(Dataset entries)
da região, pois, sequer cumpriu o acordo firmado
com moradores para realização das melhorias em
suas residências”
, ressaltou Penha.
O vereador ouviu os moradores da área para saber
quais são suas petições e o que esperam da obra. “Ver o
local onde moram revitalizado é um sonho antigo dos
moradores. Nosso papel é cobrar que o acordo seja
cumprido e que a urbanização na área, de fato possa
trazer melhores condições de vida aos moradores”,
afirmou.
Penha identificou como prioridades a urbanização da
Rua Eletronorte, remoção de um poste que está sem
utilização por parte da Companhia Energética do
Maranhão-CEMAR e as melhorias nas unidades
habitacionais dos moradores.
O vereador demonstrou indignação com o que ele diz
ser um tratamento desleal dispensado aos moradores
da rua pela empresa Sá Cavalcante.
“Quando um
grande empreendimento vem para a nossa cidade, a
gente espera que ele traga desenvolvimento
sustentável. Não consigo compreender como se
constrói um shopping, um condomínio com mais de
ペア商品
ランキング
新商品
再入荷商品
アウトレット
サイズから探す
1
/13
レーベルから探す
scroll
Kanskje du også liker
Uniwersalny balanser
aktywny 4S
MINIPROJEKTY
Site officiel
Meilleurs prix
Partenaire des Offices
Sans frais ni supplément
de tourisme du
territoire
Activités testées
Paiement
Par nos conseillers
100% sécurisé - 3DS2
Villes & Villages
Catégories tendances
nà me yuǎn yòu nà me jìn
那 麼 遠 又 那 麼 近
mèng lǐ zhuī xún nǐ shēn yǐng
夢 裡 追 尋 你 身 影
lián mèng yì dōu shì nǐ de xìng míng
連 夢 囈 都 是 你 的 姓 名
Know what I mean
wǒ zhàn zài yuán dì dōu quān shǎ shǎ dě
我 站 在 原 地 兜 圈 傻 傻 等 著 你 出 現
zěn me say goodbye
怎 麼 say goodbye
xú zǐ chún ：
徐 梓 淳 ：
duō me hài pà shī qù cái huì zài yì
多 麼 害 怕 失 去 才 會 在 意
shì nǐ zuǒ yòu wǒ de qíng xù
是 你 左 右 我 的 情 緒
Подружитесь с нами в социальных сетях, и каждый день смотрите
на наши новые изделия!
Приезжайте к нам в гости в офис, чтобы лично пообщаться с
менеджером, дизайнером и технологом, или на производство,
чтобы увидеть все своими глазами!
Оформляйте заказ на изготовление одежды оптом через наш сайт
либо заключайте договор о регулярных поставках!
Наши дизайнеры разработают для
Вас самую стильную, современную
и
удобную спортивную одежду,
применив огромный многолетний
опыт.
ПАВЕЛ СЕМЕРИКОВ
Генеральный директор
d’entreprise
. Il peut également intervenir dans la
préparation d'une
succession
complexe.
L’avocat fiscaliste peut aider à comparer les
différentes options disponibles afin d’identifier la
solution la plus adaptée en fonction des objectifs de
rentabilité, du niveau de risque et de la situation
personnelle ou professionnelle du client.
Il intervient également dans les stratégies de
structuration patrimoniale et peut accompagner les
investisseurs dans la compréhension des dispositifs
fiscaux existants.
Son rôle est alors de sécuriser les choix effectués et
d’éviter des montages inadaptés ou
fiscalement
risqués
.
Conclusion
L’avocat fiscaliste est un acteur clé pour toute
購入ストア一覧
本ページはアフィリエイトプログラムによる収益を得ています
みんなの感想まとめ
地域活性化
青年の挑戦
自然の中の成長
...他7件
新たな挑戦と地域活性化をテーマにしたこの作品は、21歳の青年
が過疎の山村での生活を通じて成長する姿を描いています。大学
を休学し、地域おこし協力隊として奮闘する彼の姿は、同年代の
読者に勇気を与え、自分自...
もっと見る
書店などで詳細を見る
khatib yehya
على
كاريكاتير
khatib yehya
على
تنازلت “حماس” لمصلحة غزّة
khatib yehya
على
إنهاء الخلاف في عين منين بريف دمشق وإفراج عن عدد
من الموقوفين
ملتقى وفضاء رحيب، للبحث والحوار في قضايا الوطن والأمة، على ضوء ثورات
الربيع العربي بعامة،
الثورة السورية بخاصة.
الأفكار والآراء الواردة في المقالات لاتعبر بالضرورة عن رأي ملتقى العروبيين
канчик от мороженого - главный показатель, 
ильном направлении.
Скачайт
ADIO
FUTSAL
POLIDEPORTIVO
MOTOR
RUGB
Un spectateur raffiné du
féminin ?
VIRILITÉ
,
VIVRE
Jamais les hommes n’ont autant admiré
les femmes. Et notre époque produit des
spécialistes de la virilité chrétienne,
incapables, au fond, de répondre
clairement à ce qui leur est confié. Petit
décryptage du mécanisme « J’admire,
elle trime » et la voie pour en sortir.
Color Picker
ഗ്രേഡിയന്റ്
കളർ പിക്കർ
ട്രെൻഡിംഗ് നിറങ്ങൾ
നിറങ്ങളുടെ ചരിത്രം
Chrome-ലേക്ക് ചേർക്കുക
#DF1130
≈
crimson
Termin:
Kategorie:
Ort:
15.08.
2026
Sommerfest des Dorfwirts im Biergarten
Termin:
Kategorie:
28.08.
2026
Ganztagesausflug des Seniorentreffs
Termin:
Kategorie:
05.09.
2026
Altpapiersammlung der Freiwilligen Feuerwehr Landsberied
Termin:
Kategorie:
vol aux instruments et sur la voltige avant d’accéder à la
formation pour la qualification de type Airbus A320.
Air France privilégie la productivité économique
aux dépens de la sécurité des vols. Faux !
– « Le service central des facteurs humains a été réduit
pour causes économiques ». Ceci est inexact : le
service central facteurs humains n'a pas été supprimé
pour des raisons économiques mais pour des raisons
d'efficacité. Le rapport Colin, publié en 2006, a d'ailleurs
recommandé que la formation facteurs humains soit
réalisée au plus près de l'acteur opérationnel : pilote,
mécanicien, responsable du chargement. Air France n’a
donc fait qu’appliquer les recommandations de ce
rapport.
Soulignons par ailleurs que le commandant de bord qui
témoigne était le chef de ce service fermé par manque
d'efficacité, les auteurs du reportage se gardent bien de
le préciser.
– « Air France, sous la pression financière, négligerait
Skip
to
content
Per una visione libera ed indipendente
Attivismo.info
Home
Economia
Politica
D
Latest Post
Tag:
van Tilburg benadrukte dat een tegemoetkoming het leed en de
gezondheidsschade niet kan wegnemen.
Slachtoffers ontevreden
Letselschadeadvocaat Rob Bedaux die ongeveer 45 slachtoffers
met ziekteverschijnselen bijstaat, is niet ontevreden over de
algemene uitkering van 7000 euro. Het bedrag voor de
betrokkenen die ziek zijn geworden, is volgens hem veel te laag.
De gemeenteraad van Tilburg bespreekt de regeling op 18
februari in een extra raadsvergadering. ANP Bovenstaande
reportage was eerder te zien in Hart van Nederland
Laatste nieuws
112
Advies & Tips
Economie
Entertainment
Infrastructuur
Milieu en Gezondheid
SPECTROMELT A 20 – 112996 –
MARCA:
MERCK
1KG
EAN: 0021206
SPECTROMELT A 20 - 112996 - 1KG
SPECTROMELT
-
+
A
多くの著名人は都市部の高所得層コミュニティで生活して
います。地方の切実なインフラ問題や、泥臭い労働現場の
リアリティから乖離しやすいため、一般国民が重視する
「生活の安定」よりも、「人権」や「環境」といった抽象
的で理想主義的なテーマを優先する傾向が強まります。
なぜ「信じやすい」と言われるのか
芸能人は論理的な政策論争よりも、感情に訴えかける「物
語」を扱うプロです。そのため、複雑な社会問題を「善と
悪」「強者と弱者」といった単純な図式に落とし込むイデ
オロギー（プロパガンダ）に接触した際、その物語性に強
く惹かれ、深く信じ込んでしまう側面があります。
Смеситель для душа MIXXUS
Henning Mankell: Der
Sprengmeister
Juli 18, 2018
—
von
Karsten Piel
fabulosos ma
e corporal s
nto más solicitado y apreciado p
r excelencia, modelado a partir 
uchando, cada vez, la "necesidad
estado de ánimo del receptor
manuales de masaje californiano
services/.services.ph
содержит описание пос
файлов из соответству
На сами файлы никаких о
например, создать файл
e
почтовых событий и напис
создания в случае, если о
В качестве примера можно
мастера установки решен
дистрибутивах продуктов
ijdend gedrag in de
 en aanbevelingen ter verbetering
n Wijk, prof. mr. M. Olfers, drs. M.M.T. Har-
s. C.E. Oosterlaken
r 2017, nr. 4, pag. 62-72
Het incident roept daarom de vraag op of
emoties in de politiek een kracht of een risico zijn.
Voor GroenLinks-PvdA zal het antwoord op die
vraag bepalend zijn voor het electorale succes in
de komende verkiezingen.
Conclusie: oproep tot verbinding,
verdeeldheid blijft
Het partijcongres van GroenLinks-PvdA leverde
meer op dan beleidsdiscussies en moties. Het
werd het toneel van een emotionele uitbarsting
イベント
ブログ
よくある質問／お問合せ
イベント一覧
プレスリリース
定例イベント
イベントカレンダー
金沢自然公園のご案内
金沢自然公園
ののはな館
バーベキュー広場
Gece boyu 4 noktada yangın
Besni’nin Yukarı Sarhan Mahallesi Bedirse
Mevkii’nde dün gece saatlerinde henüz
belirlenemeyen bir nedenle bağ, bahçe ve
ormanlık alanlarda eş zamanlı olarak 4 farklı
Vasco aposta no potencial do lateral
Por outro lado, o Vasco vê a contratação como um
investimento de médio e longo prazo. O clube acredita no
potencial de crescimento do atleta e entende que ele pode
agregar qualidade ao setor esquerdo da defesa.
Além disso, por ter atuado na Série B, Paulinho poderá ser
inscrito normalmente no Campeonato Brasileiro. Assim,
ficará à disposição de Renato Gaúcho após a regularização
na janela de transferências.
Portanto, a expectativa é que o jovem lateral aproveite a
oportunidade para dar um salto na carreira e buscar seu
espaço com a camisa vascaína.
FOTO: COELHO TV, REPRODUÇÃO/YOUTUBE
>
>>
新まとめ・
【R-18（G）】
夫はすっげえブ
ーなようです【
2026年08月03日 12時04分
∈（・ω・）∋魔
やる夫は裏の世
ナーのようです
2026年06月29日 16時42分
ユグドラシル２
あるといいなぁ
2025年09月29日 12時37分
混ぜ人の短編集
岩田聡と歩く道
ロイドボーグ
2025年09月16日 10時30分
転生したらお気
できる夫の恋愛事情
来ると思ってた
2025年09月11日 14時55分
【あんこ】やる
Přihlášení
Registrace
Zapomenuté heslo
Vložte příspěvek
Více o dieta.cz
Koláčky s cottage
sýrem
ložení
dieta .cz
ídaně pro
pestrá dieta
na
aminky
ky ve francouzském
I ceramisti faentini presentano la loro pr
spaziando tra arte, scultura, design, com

THE TASK: Out of the data above, transcribe exactly and only the lines starting with the line that has "réalisée au plus" and going on through the line that has "Slachtoffers ontevreden", both included.

TASK OUTPUT:
réalisée au plus près de l'acteur opérationnel : pilote,
mécanicien, responsable du chargement. Air France n’a
donc fait qu’appliquer les recommandations de ce
rapport.
Soulignons par ailleurs que le commandant de bord qui
témoigne était le chef de ce service fermé par manque
d'efficacité, les auteurs du reportage se gardent bien de
le préciser.
– « Air France, sous la pression financière, négligerait
Skip
to
content
Per una visione libera ed indipendente
Attivismo.info
Home
Economia
Politica
D
Latest Post
Tag:
van Tilburg benadrukte dat een tegemoetkoming het leed en de
gezondheidsschade niet kan wegnemen.
Slachtoffers ontevreden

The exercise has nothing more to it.